# What the task requires
With the line containing "Verpakking Details" as the starting point, output every line of the data below through its final line, character for character.

# Saved entries
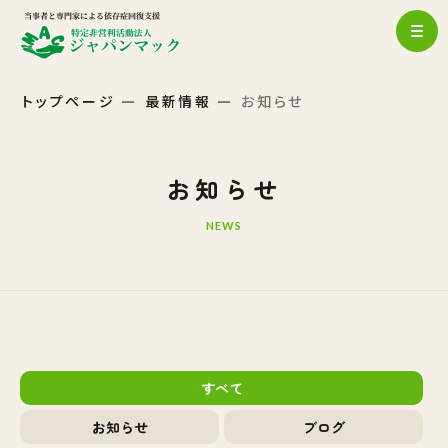
トップページ
最新情報
お知らせ
お知らせ
NEWS
すべて
お知らせ
ブログ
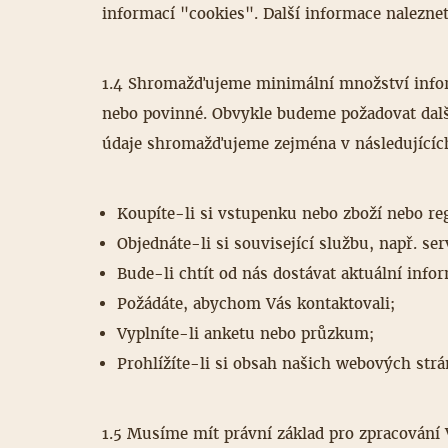
informací "cookies". Další informace naleznet
1.4 Shromažďujeme minimální množství inform
nebo povinné. Obvykle budeme požadovat dalš
údaje shromažďujeme zejména v následujícíc
Koupíte-li si vstupenku nebo zboží nebo regi
Objednáte-li si související službu, např. ser
Bude-li chtít od nás dostávat aktuální info
Požádáte, abychom Vás kontaktovali;
Vyplníte-li anketu nebo průzkum;
Prohlížíte-li si obsah našich webových strá
1.5 Musíme mít právní základ pro zpracování 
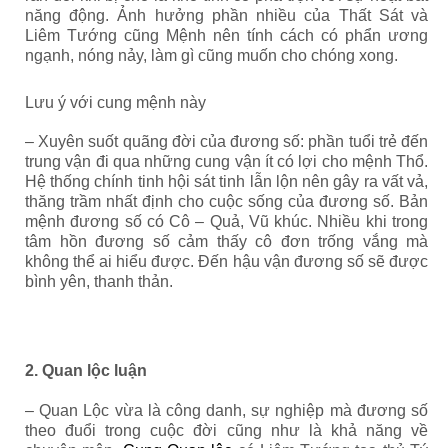
năng động. Ảnh hưởng phần nhiều của Thất Sát và
Liêm Tướng cũng Mệnh nên tính cách có phẩn ương
ngạnh, nóng nảy, làm gì cũng muốn cho chóng xong.
Lưu ý với cung mệnh này
– Xuyên suốt quãng đời của đương số: phần tuổi trẻ đến
trung vận đi qua những cung vận ít có lợi cho mệnh Thổ.
Hệ thống chính tinh hội sát tinh lẫn lộn nên gây ra vất vả,
thăng trầm nhất định cho cuộc sống của đương số. Bản
mệnh đương số có Cô – Quả, Vũ khúc. Nhiều khi trong
tâm hồn đương số cảm thấy cô đơn trống vắng mà
không thể ai hiểu được. Đến hậu vận đương số sẽ được
bình yên, thanh thản.
2. Quan lộc luận
– Quan Lộc vừa là công danh, sự nghiệp mà đương số
theo đuổi trong cuộc đời cũng như là khả năng về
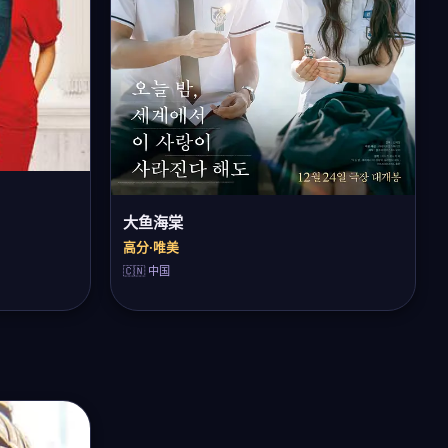
大鱼海棠
高分·唯美
🇨🇳 中国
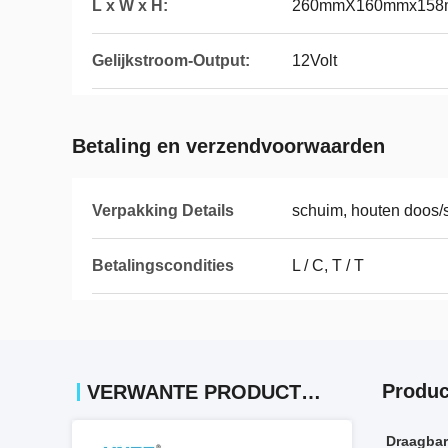
L x W x H:
260mmX160mmx15
Gelijkstroom-Output:
12Volt
Betaling en verzendvoorwaarden
Verpakking Details
schuim, houten doos/s
Betalingscondities
L / C, T / T
Produc
VERWANTE PRODUCTEN
Draagbar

# Solution
Verpakking Details
schuim, houten doos/s
Betalingscondities
L / C, T / T
Produc
VERWANTE PRODUCTEN
Draagbar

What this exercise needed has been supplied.